Umweltgeschichte Deutschlands
Es gibt unendlich viele Bücher über deutsche Geschichte. Ein umfängliches Buch zur Umweltgeschichte Deutschlands gab es bisher nicht. Nun aber ist es endlich da. Eine ausführliche Präsentation und eine erste Bewertung von Professor Udo E. Simonis
Ab und zu ergibt es sich, dass auch Wissenschaftler sich in unserer schnelllebigen Zeit genügend Zeit nehmen – drei oder auch fünf Jahre für ein Opus magnum. Über einen solchen Fall gilt es hier zu berichten. Hans-Rudolf Bork ist Professor für Ökosystemforschung mit einem breiten fachlichen Hintergrund: er ist ausgebildeter Geograph, Bodenkundler und Geoökologe. In Kooperation mit Verena Winiwarter erschien 2014 der wunderschöne Text-Bildband „Geschichte unserer Umwelt“ über die komplexen Wechselwirkungen zwischen Mensch und Natur – anhand von 60 exemplarischen Reisen durch die Zeit und die ganze Welt. Diesmal nun – im Alleingang, aber mit Danksagung an mehr als 50 Kolleginnen und Kollegen, sowie die Teilnehmer seiner Vorlesungen für ältere Erwachsene – ein Buch über die „Umweltgeschichte Deutschlands“.

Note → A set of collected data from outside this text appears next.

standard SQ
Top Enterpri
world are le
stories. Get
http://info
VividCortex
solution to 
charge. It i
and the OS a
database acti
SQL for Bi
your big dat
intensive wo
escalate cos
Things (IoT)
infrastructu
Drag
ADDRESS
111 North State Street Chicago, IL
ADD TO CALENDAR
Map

Es kommt schlank daher, ist in Wirklichkeit aber höchst schwergewichtig: Es hat nur 418 Seiten Text, aber solche im DIN A-4- Format mit kleiner Schrifttype; es bringt 179 aufwändig recherchierte und nachbehandelte Bilder, hat 1.427 Endnoten und ein Stichwortverzeichnis mit mehr als 2.000 Stichworten (von A, wie A/HINI Influenza bis Z, wie Zyklon B).

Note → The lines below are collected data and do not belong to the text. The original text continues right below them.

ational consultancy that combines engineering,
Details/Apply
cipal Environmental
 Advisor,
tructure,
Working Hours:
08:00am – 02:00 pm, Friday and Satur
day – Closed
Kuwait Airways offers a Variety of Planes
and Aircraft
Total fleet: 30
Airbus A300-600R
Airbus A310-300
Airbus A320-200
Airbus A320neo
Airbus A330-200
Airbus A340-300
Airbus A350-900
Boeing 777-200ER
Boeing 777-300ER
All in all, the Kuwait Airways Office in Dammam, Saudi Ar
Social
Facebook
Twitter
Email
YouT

Die Leserin/der Leser sollte all dies wissen, bevor sie/er ans Werk geht. Das Lesen selbst aber wird ihr/ihm relativ leicht gemacht. Man kann das Buch nämlich in ganz unterschiedlicher Weise lesen: systematisch und zeitlich geordnet, von der römischen Zeit Deutschlands bis heute, oder nach fachlichen Kategorien wie Klima, Biodiversität, Landwirtschaft, Industrie, Verkehr, Energie, Umweltwirkungen von Macht und Krieg oder Umweltpolitik und Umweltschutz. Man kann aber auch entlang bewusst ausgewählter Umweltgeschichten vorgehen – denn deren gibt es viele, nämlich 260. Davon entfallen, auf die zweitausend Jahre deutscher Geschichte verteilt, 78 (etwa 30 %) in die Zeit von der 2. Dekade v. Chr. bis ins 18. Jh., 71 (27 %) in die Jahre 1800 bis 1948 und 111 (knapp 43 %) in die Jahre 1949 bis 2019.
Teil I: Einführung
In Teil I des Buches, der Einführung, begründet der Autor seine Methodik und seine Absicht. Eine zeitlich umfängliche Umweltgeschichte schreiben zu wollen führt zur Entdeckung zahlreicher umweltrelevanter Ereignisse. Sie zu betrachten und zu bewerten erfordert notwendigerweise kompakte Darstellungen, die oft nur eine oder zwei Seiten für Text und Bild erlauben. Da wir es bei dem Autor aber mit einem sorgfältigen Wissenschaftler zu tun haben, weist er für eine Vertiefung des jeweiligen Themas immer auch auf die Endnoten und das Literaturverzeichnis des Buches hin. Die vorgestellten Umweltgeschichten sind eine subjektive Auswahl des Verfassers; es sind die aus seiner Sicht wichtigsten, interessantesten und spannendsten Umweltereignisse der vergangenen zweitausend Jahre auf dem heutigen Gebiet der Bundesrepublik Deutschland.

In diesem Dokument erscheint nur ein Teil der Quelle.